With a growing mobile commerce market, fraud is going mobile. To keep up, businesses must commit to detecting and stopping fraud in its tracks.
In a previous post, we talked about what user authentication looks like in today’s world. This involves methods that aim to limit access so the person who gains access to an account isn’t a malicious person looking to commit fraud. This involves things that can be done on the individual user’s end.
We also discussed the people committing fraud and their intentions.
What about the business side? What are businesses doing to stop fraud? What tools are they using? Does it make a difference where the fraud come from (mobile devices/desktop)?
Consider this: You want to buy something from an app on your phone. You previously opened an account on this app and stored your credit card in it for future purchases. How does a business decide whether you are a real customer or a fraudster that hacked into your account?
In this post, we’ll discuss some of the common methods businesses use to detect mobile fraud.
One way companies can detect fraud is through identifying the mobile device. This is called device fingerprinting. The idea behind this is collecting as much data as possible from the device to inform a decision.

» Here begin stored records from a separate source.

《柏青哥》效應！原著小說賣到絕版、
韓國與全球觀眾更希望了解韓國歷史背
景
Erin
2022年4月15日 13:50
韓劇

This is the most common method of detecting fraud on computers. It uses a set of system configurations to identify a device. Identifying a computer is as simple as determining a unique IP address linked to a location. In theory, mobile devices can operate the same way.

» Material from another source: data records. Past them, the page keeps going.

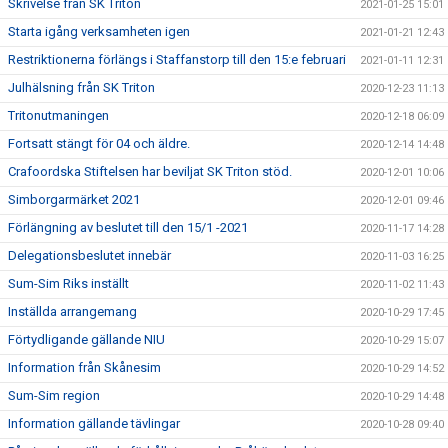
Skrivelse från SK Triton
2021-01-25 15:01
Starta igång verksamheten igen
2021-01-21 12:43
Restriktionerna förlängs i Staffanstorp till den 15:e februari
2021-01-11 12:31
Julhälsning från SK Triton
2020-12-23 11:13
Tritonutmaningen
2020-12-18 06:09
Fortsatt stängt för 04 och äldre.
2020-12-14 14:48
Crafoordska Stiftelsen har beviljat SK Triton stöd.
2020-12-01 10:06
Simborgarmärket 2021
2020-12-01 09:46
Förlängning av beslutet till den 15/1 -2021
2020-11-17 14:28
Delegationsbeslutet innebär
2020-11-03 16:25
Sum-Sim Riks inställt
2020-11-02 11:43
Inställda arrangemang
2020-10-29 17:45
Förtydligande gällande NIU
2020-10-29 15:07
Information från Skånesim
2020-10-29 14:52
Sum-Sim region
2020-10-29 14:48
Information gällande tävlingar
2020-10-28 09:40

Unfortunately, mobile devices have a lot of limitations in terms of what kind of data they collect and IP address identification doesn’t always work on these devices. For example, mobile devices don’t have Flash cookies. The lack of data can make them hard to identify. IP addresses are also hard to nail down on mobile devices because it is common for users to move between networks.

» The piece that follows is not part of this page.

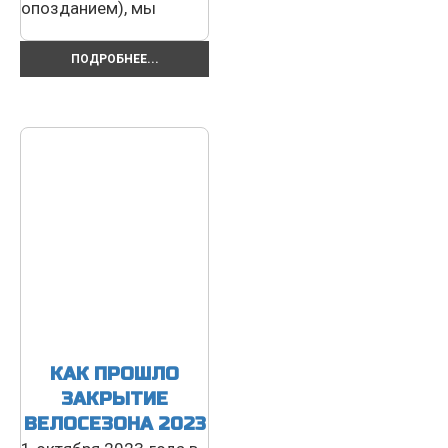
опозданием), мы
ПОДРОБНЕЕ...
КАК ПРОШЛО
ЗАКРЫТИЕ
ВЕЛОСЕЗОНА 2023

On mobile devices, device fingerprinting can be ineffective and lead to high amounts of false positives, meaning a regular, “safe” user is flagged as a fraudster. So fraud detection involves a huge risk, as declined customers often don’t return. This translates into lost business.
Companies are also taking steps to make identification more difficult among growing concerns from users about how their information is used. Specifically, the Apple operating system makes identifying devices difficult in an effort to protect its customers’ privacy. They banned apps that use Unique Device ID (UDID) to keep track of customers.
With few ways to identify devices, each one looks exactly the same to companies, making detecting fraud difficult.
This method uses the location of a device to detect fraud. Geolocation can be done two ways, either through the device itself by GPS location or through APIs provided by mobile network operators.
Many smartphone users opt into GPS location on their own. There are specific apps devoted to this. For example, with Foursquare, users can share their location with their friends. Even social networking sites like Facebook and Twitter now allow users to display their location.
This location data can be critical to detecting fraud. For example, if an IP address shows the device is located in Europe, but the GPS says the device is in the United States, chances are something fishy is going on.
The problem with geolocation is either the user has to agree to use a GPS, or the mobile network has to provide an API. With growing concern about privacy, people are becoming more wary of allowing their location to be known.
This method also has the potential to result in a high rate of false positives. This is the risk involved with many detection methods, as whether a user is “bad” or “good” is reduced to a single data point—location.
Fraud Detection and User Friction
Mobile security involves a delicate balance. Businesses need new methods of detecting fraud while providing low friction. This is incredibly important, as almost half of mobile customers quit the checkout process because it took too long, according to Jumio.
The struggle involves coming up with highly secure methods that don’t complicate the checkout process. Also, they need to have low levels of false positives, which frustrate declined users. Throw privacy concerns into the equation and mobile fraud detection can feel like a hopeless battle.
The fraud detection methods of today are not enough. New ways to detect mobile fraud must be developed. Companies must support mobile security by investing in several methods of fraud detection that work together from different angles. Also, a fraud detection plan must constantly be accessed to integrate new changes.
Developing a fraud detection plan involves strategic change. Over 50% of retailers feel they aren’t prepared to deal with fraud increases associated with new payment methods and devices. This creates a hole fraudsters can weasel their way into.
With fraudsters getting increasingly cunning, mobile fraud detection is a race to come up with better methods before the fraudsters win.